Many people ask the question, “If a person wants to learn how to counsel, where does one begin?” One of the answers could be, “Start in Ephesians 4 where Paul tells us how to change and grow.” Another answer could be, “Go to James 1:13-18 where James describes the process of temptation and the final results of sin.” Others may consider starting in Romans 6 with an understanding of how to present oneself as an instrument of righteousness rather than an instrument of sin. I would answer the question by stating, “Biblical counseling begins in Genesis.” I believe we should start with Genesis because Genesis presents the following:
- The reasons for biblical counseling (the effects of the curse of sin)
- The first counseling sessions that occurred – between God (the Counselor) and Adam (the counselee)
- The first picture of rejecting God’s counsel (Adam’s sinful choice to eat from the Tree of the Knowledge of Good and Evil)
- The solution to the problem of man’s sin (Gen. 3:15 where the seed of the woman is going to bruise the head of the serpent – the 1st prophetic statement about Jesus’ coming and the plan of redemption)
- A myriad of other truths which can be used in biblical counseling to help people see that God has answers to everyday life situations
The goal of this blog series is not an exhaustive study of Genesis nor is it to debate the various views of creation. But rather, it is a beginning (no pun intended) to understanding foundational truths that flow out of Genesis and how those truths fit into the biblical counseling process of helping people to bring glory to the God who created them!
Genesis 1 Presents the Counselor with a Biblical View of God’s Authority.
A person does not have to be a student of the Scriptures for very long to know that the most attacked section in the Bible is Genesis 1-11(especially chapters 1-3). Since God has chosen to reveal Himself to us through His Word, we come to a better understanding of God’s authority by starting at the beginning where God establishes two aspects of His authority. The first aspect of authority is the authority of the Scriptures themselves – inspired by the Holy Spirit and “profitable for doctrine, reproof, correction, and instruction in righteousness” (2 Timothy 3:16), enduring “until all is accomplished” (Matthew 5:18), and sufficient for “all things that pertain to life and godliness” (2 Peter 1:3). Beginning with the authority of the Scriptures is important because understanding origins in the book of Genesis is foundational to the integrity of the rest of the Bible.
I’m writing from the perspective of six literal 24-hour days when God created (i.e., to make out of nothing) everything by speaking it into existence! This perspective is based on the fact that every use of the Hebrew word day, when connected with a number, always refers to a 24-hour period. Knowing this fact will help us to view God’s Omnipotence as the Creator who spoke everything into existence. What is the point of all this? Genesis 1:1 is the starting place of truth: “In the beginning, God created the heavens and the earth.”
The Implications If This Is Not True
If the teaching of Genesis 1 & 2 can be disproven, then why should we believe anything else in the Bible?
- Why should we believe what John wrote in John 1:1-4? “In the beginning was the Word (the logos, referring to Jesus Christ), and the Word was with God, and the Word was God.

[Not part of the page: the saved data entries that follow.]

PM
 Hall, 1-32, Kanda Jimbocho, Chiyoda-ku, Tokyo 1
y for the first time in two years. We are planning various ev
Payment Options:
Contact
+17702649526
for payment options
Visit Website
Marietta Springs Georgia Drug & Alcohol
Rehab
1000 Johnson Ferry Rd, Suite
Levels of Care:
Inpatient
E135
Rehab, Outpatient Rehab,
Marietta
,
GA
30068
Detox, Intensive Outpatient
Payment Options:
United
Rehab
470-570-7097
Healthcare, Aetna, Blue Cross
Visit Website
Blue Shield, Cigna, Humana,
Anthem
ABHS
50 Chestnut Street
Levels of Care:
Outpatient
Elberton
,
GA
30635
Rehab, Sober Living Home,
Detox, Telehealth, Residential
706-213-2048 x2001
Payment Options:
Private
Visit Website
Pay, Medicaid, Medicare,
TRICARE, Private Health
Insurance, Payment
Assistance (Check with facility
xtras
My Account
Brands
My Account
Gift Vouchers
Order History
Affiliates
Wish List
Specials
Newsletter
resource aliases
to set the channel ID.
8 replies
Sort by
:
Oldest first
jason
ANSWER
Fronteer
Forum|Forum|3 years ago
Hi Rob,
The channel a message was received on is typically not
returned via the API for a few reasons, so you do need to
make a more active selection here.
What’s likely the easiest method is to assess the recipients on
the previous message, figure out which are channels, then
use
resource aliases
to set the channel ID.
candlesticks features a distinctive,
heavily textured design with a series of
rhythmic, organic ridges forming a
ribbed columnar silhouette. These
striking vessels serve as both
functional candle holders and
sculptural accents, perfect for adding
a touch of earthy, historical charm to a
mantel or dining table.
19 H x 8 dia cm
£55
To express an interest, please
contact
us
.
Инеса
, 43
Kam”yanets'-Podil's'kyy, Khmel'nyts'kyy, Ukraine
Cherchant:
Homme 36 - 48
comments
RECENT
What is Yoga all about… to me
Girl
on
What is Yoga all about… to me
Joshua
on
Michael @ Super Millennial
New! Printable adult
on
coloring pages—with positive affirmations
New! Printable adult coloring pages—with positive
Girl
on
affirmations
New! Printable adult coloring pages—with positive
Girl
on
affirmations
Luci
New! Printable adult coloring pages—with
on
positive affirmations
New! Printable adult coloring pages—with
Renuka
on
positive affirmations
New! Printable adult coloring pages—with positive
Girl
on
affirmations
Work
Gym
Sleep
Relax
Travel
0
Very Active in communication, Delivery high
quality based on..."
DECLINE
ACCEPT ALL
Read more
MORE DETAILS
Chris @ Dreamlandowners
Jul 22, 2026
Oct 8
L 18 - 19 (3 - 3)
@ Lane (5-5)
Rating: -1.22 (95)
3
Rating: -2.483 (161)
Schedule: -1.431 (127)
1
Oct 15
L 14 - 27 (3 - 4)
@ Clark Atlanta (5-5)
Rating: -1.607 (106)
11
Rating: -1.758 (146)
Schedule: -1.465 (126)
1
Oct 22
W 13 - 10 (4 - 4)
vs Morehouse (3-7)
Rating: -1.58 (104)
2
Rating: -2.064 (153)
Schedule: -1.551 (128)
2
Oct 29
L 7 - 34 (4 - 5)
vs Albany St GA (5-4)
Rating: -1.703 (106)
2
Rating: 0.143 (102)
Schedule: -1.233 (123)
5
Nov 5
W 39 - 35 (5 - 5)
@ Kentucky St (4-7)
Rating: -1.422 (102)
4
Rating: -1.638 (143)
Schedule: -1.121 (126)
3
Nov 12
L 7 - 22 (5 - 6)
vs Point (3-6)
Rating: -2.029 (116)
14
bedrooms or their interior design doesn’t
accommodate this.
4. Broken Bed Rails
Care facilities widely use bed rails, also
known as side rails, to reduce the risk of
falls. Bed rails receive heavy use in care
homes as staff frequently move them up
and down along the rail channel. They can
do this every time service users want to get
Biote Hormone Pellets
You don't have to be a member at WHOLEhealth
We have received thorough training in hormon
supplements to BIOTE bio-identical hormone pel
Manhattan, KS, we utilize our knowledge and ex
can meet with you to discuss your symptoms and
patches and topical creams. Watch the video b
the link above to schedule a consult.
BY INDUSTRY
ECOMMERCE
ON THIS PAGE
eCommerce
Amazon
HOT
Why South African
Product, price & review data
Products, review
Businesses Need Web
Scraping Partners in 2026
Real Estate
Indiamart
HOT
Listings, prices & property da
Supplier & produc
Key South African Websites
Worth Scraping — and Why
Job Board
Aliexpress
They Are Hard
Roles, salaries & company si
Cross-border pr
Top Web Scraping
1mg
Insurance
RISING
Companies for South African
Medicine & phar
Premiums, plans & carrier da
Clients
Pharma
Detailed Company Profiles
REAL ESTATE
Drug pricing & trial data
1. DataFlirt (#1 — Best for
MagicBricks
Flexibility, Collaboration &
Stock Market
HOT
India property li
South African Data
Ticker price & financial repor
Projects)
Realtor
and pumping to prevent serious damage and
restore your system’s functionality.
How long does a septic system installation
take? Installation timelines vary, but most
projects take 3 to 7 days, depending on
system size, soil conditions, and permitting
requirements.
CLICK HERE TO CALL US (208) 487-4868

He was in the beginning with God. All things came into being through Him, and apart from Him nothing came into being that has come into being. In Him was life, and the life was the Light of men.”
- Why should we believe what Paul says in Colossians 1:13-18? “For He rescued us from the domain of darkness, and transferred us to the kingdom of His beloved Son, in whom we have redemption, the forgiveness of sins. He is the image of the invisible God, the firstborn of all creation. For by Him all things were created, both in the heavens and on earth, visible and invisible, whether thrones or dominions or rulers or authorities — all things have been created through Him and for Him. He is before all things, and in Him all things hold together. He is also head of the body, the church; and He is the beginning, the firstborn from the dead, so that He Himself will come to have first place in everything.”
- Why should we believe Peter’s words in 2 Peter 3:10-13? “But the day of the Lord will come like a thief, in which the heavens will pass away with a roar and the elements will be destroyed with intense heat, and the earth and its works will be burned up. But according to His promise we are looking for new heavens and a new earth, in which righteousness dwells” (2 Peter 3:10-13). Peter is telling us that God Himself will instantly destroy the entire universe, as we know it. In short, God in a moment will uncreate everything He created. This truth has a tremendous bearing upon His power to create. The same One who with a word can uncreate the universe is capable of creating it as quickly as He wants to create it.
We should start the counseling process in the book of Genesis, where the authority of the Scriptures is established, and God’s position of authority as the Creator is foundational to our response to various temptations. Evolutionists don’t attack Genesis so much because of God being the Creator, but that His position as the Creator also establishes Him up as the Moral Law Giver. Without the Moral Law Giver determining right from wrong for our thinking and conduct, man can do what is right in his own eyes. Genesis 1 is the place to begin the counseling process where God’s authority and man’s position are clearly established.